Emotionen in Echtzeit auswerten – und ausnutzen
Noch weiter geht eine patentierte Technologie, die in Echtzeit Aussagen über die emotionale und gesundheitliche Verfassung des Nutzers treffen kann und Hintergrundgeräusche identifiziert. Sie erfasst zum Beispiel Schilddrüsenprobleme oder Erkältungssymptome und kann ein großes Spektrum an Emotionen in der Stimme wahrnehmen – von Zufriedenheit über Kummer und Stress bis hin zu Langeweile und Müdigkeit. Der kommerzielle Einsatz dieser Erkenntnisse wird im Patent ausführlich dargestellt: Drittunternehmen sollen ihre Zielgruppe anhand der verfügbaren Merkmale definieren können und in Echtzeit auf einen „Werbeslot“ bieten. Dieser könnte dann beispielsweise eine erkältete und müde junge Frau sein, die eine Vorliebe für Schokolade hat und deren Kind gerade im Hintergrund weint. Der gesunde Menschenverstand sagt uns, dass diese Frau gerade besonders schutzbedürftig ist. Amazon aber versteht, dass gerade sie, gerade jetzt, besonders einfach zu manipulieren ist und lässt Alexa fragen, ob sie vielleicht Schokolade bestellen soll.
Nicht alles was patentiert ist, wird umgesetzt. Noch spielt Alexa keine Werbung ab, und wir wissen nicht, ob tatsächlich schon flächendeckend Emotionen in Echtzeit ausgewertet werden. Allerdings gibt es Hinweise darauf, dass die in den Patenten erwähnten Daten zumindest teilweise schon erhoben werden. Einige der Whistleblower, die in jüngster Zeit an die Öffentlichkeit traten und erklärten, dass sie Sprachaufnahmen mithörten, gaben auch an, dass sie kontrollierten, ob der Algorithmus Hintergrundgeräusche und relevante Stichworte richtig erkannt hat.
Alexa ist keine Freundin
Die Daten, die unsere digital vernetzten Geräte über uns sammeln, verraten so viel über uns, dass KI herleiten kann, wer wir sind, was wir fühlen und was uns wichtig ist. Dieses Wissen wird bewusst und gezielt eingesetzt, um Nutzer zu manipulieren.

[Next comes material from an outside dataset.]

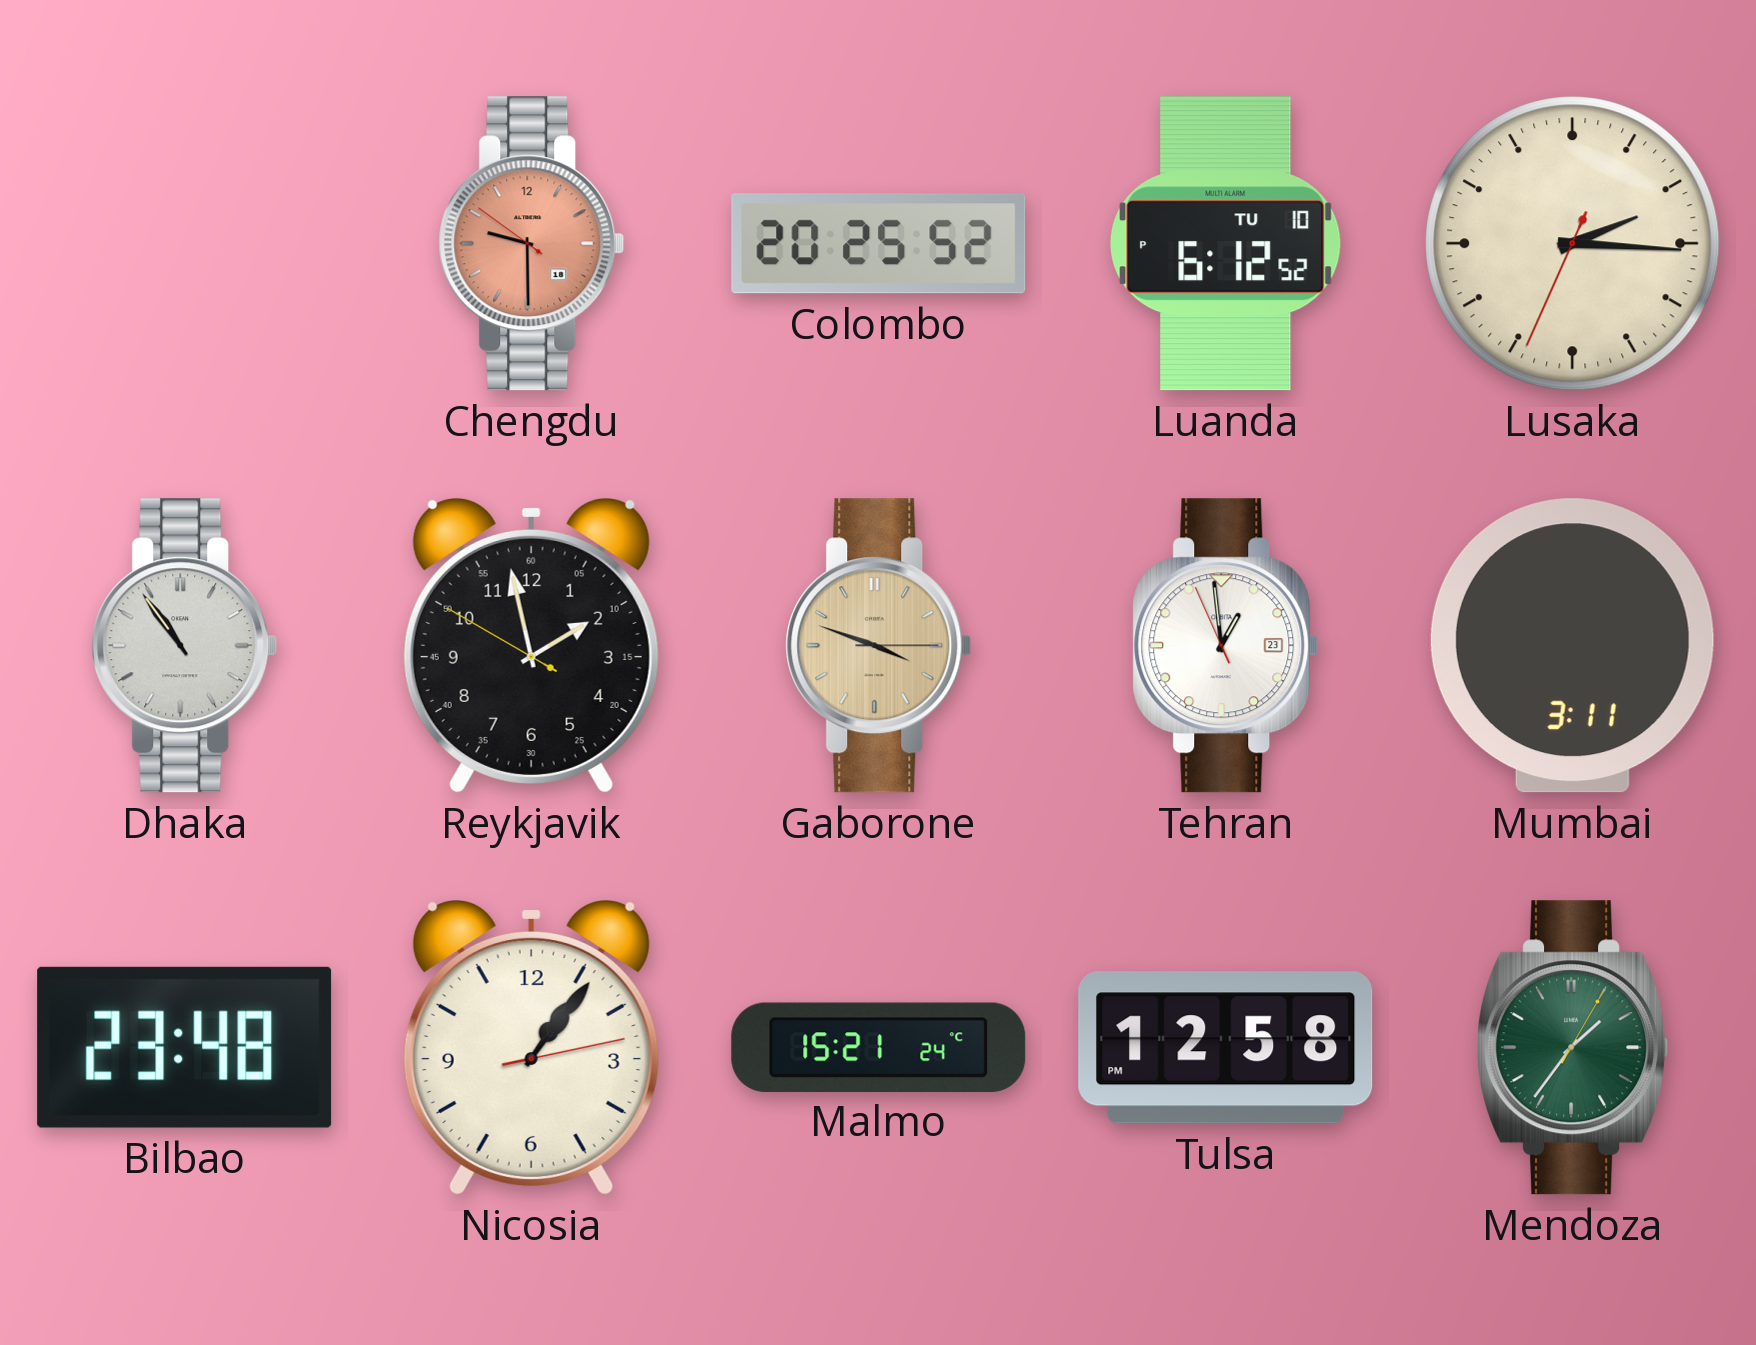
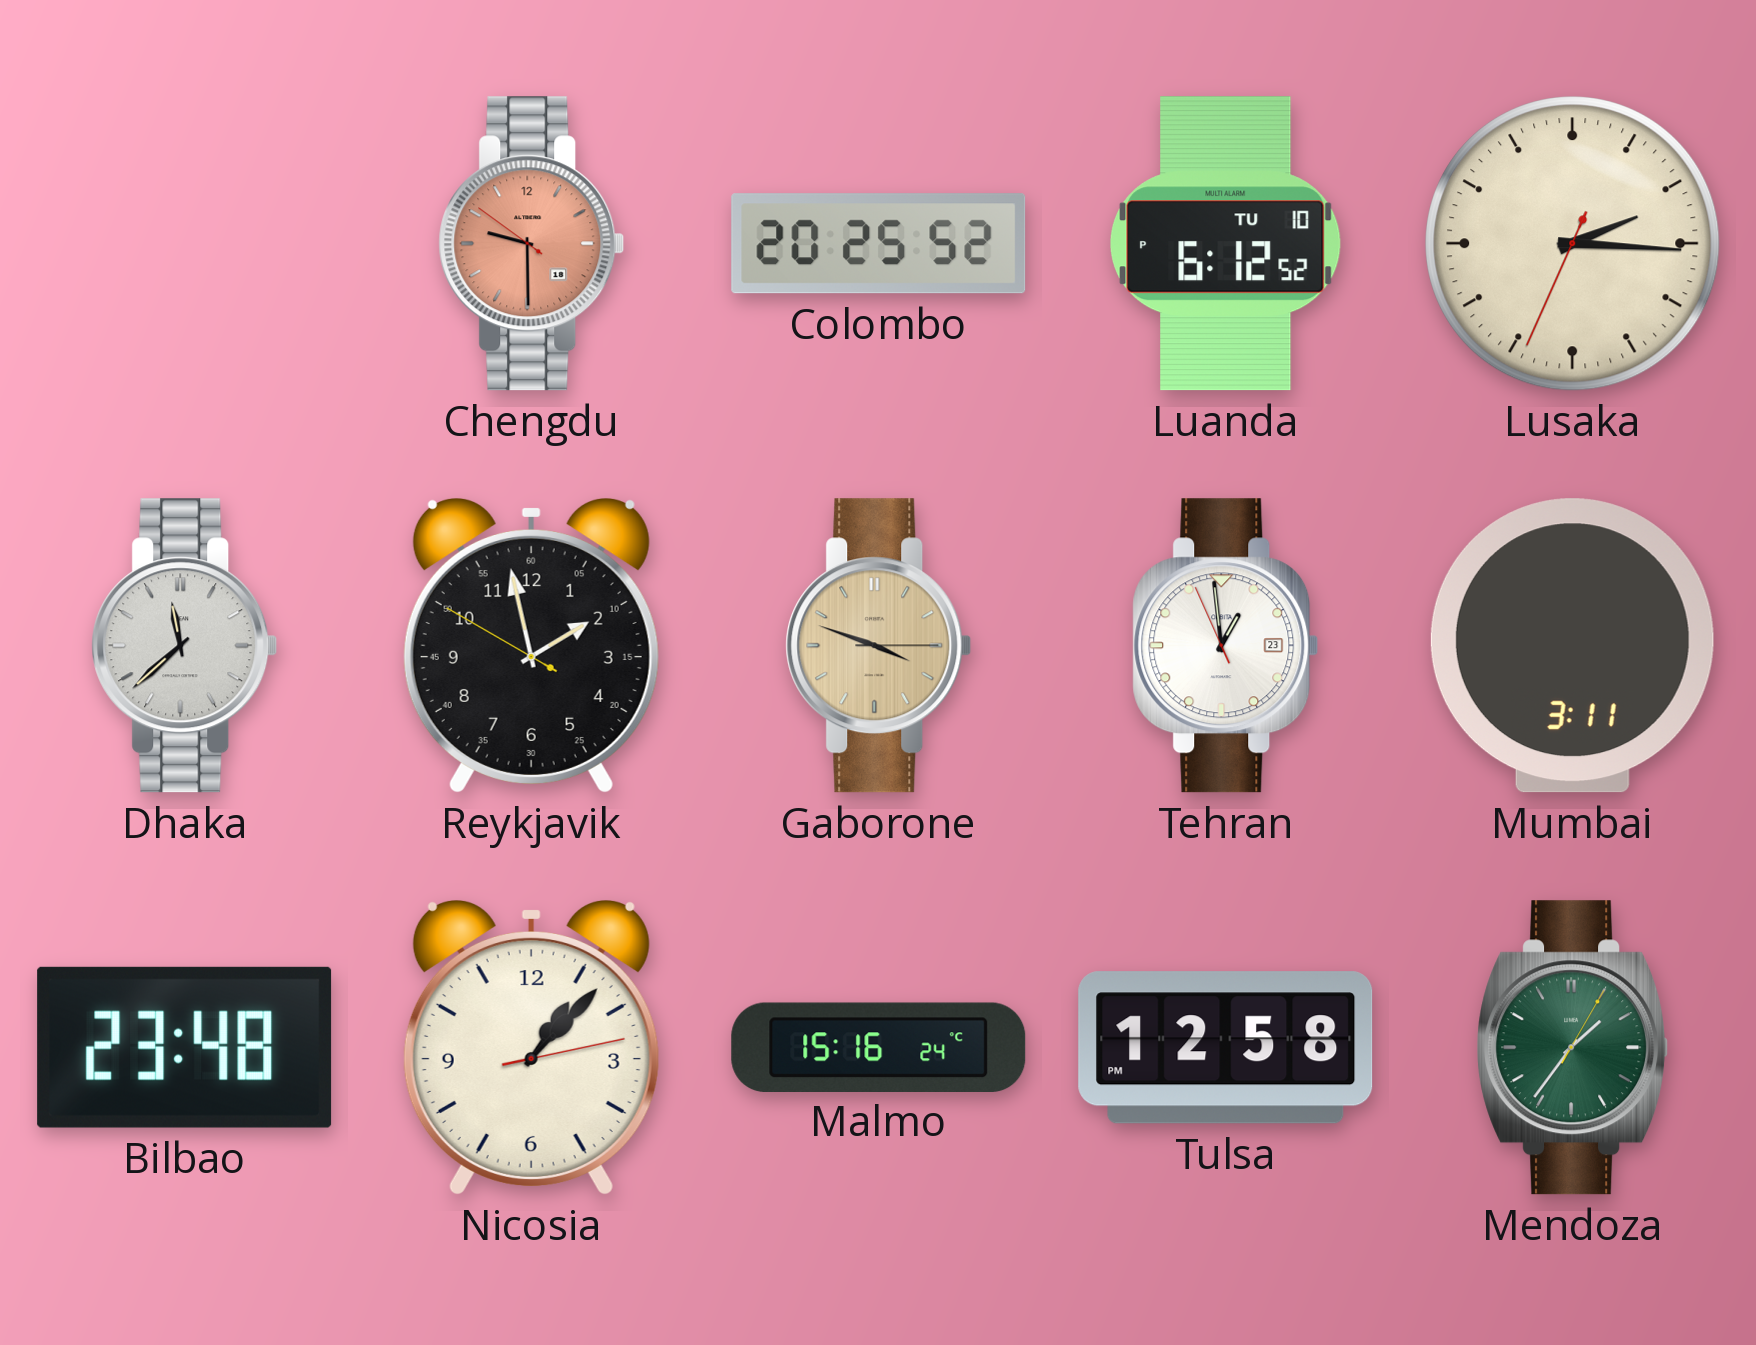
Dhaka: 10:54 -> 11:38
Nicosia: 1:06 -> 1:07
Malmo: 15:21 -> 15:16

Als Gesellschaft sollten wir ein Interesse daran haben, zu wissen, wer versucht unser Verhalten zu steuern und wie er dies anstellt. Wir haben außerdem eine Verantwortung für diejenigen, die besonders schutzbedürftig sind: Kinder, Menschen, die einsam sind, die Technologie nicht verstehen oder sich in einer Situation befinden, in der sie verletzbar sind. Wir sollten nicht zulassen, dass gerade sie zur Zielscheibe subtiler Manipulation und Verhaltenssteuerung werden.
In unserem menschlichen Bedürfnis nach Nähe machen wir selbst Objekte zu unseren Freunden. Im Falle von Alexa und Co. ist dies allerdings ein Freund, der uns unbemerkt genauestens beobachtet und sich dabei jedes Detail einprägt. Mit dem Ziel, uns irgendwann – in einem ganz anderen Kontext – dazu zu bringen, ihm Geld zu geben.
Esther Görnemann ist Wissenschaftlerin am Institut für Wirtschaftsinformatik und Gesellschaft der WU Wien. Im Rahmen des EU- Projekts Privacy & Us erforscht sie die Interaktion mit Technologie mit Fokus auf Sprachassistenten, Datenschutz und ethische Herausforderungen.
Dieser Beitrag wurde am 25.8.2019 in der Zeitung Tagesspiegel veröffentlicht.